THE ROCK OF CASHEL arrests the traveller on his road from Limerick to Kilkenny—a remarkable-looking eminence, the only one in an extensive plain, and crowned with a pile of the noblest assemblage of monastic ruins in Ireland. It resembles nothing that we remember except the citadel of Gratz, built on just such a rock, with a town at its base. The ruins are supposed by some to have been both a monastic and a regal edifice; and from the want of regularity in plan, as well as peculiarities in the workmanship and style of ornamenting, appear to have been the work of several periods. The town of Cashel, once the residence of the kings of Munster, has now dwindled into a place of very moderate pretensions. "The want of a navigable river," says Wright, "is the only assignable cause for the desertion of this royal seat, encompassed by a great extent of country, fertile as cupidity could desire, and diversified by gentle undulations. The most ancient structure in the group of buildings on the rock is called Cormac's Chapel, from the founder, Cormac-Mac-Culinan, King of Munster, and Archbishop of Cashel, who flourished in the beginning of the tenth century, and was slain in battle by the Danes.

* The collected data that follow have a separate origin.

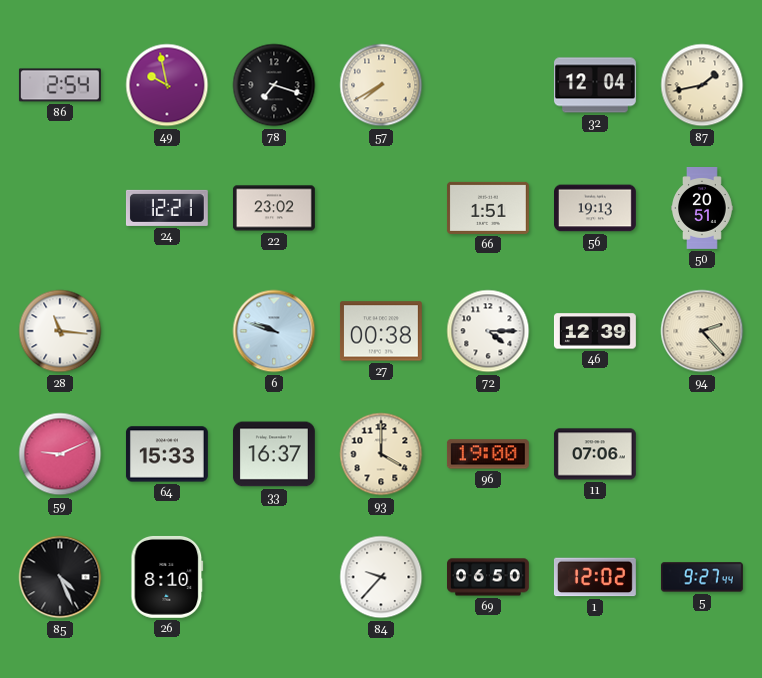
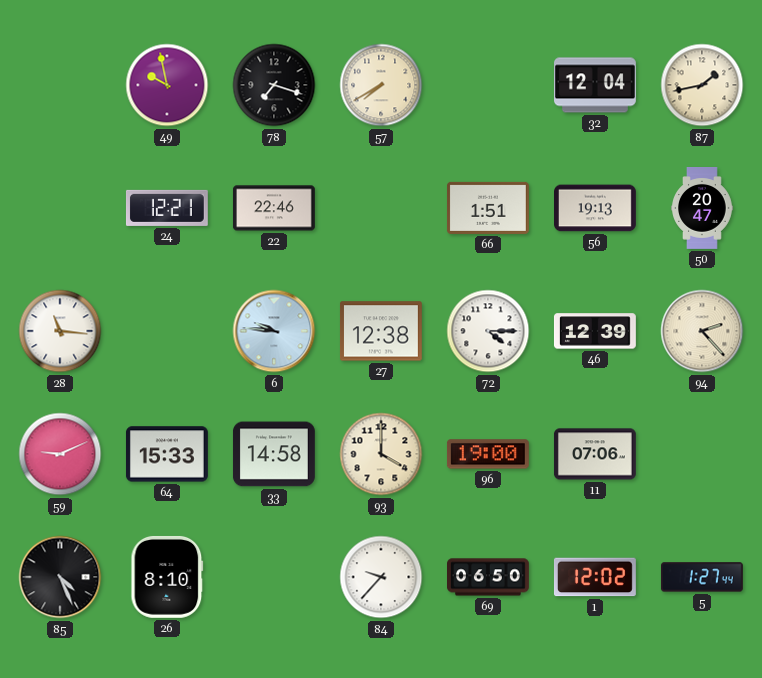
86: 2:54 -> none
22: 23:02 -> 22:46
50: 20:51 -> 20:47
6: 9:48 -> 9:46
27: 00:38 -> 12:38
33: 16:37 -> 14:58
5: 9:27 -> 1:27
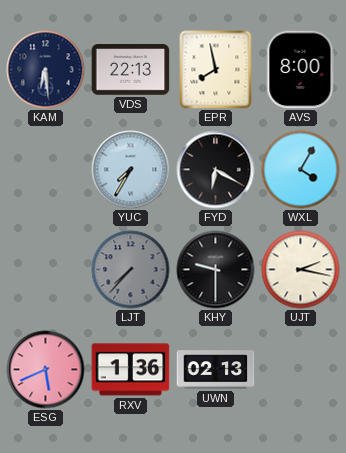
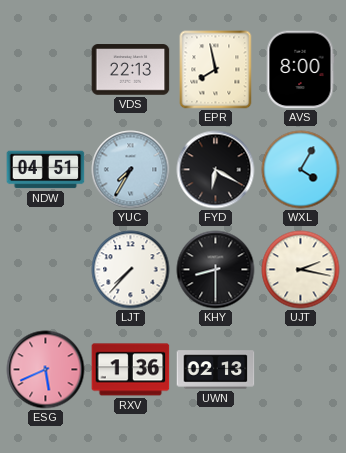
KAM: 6:29 -> none
NDW: none -> 04:51
LJT dial: grey -> white
KHY: 9:30 -> 8:30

Approach to Cashel from the North

Approach to Cashel from the North

"Cashel was constituted a borough by Archbishop Donat, in 1216; and enclosed by a stone wall, in 1320. Archbishop O'Hedian repaired the several defences, and built a hall for the vicars choral, in the year 1421. The city now returns one member to the imperial parliament.

Rock of Cashel

Rock of Cashel

"The great 'Magician of the North' arrived at Cashel on his way to the metropolis, and being unprepared for a spectacle so magnificent—one so suited to the peculiar habit of his soul—forgot his intended journey, and was found wandering amongst the lone aisles of the cathedral at the approach of night. Another eminent individual, an eloquent candidate for the suffrages of his countrymen, felt the inspiration of the ruined pile that, hanging over his rude forum, told him of the once proud pre-eminence of his country. 'Here,' he exclaimed, 'my cradle was first rocked, and the first object that in my childhood I learned to admire was that noble ruin, an emblem as well as a memorial of Ireland, which ascends before us, at once a temple and a fortress, the seat of religion and nationality, where councils were held, where princes assembled, the scene of courts and of synods, and on which it is impossible to look without feeling the heart at once elevated and touched by the noblest as well as the most solemn recollections.' The effect of such an address upon a people of such an enthusiastic temperament may readily be concluded. The orator obtained the reward of his poetic and eloquent appeal."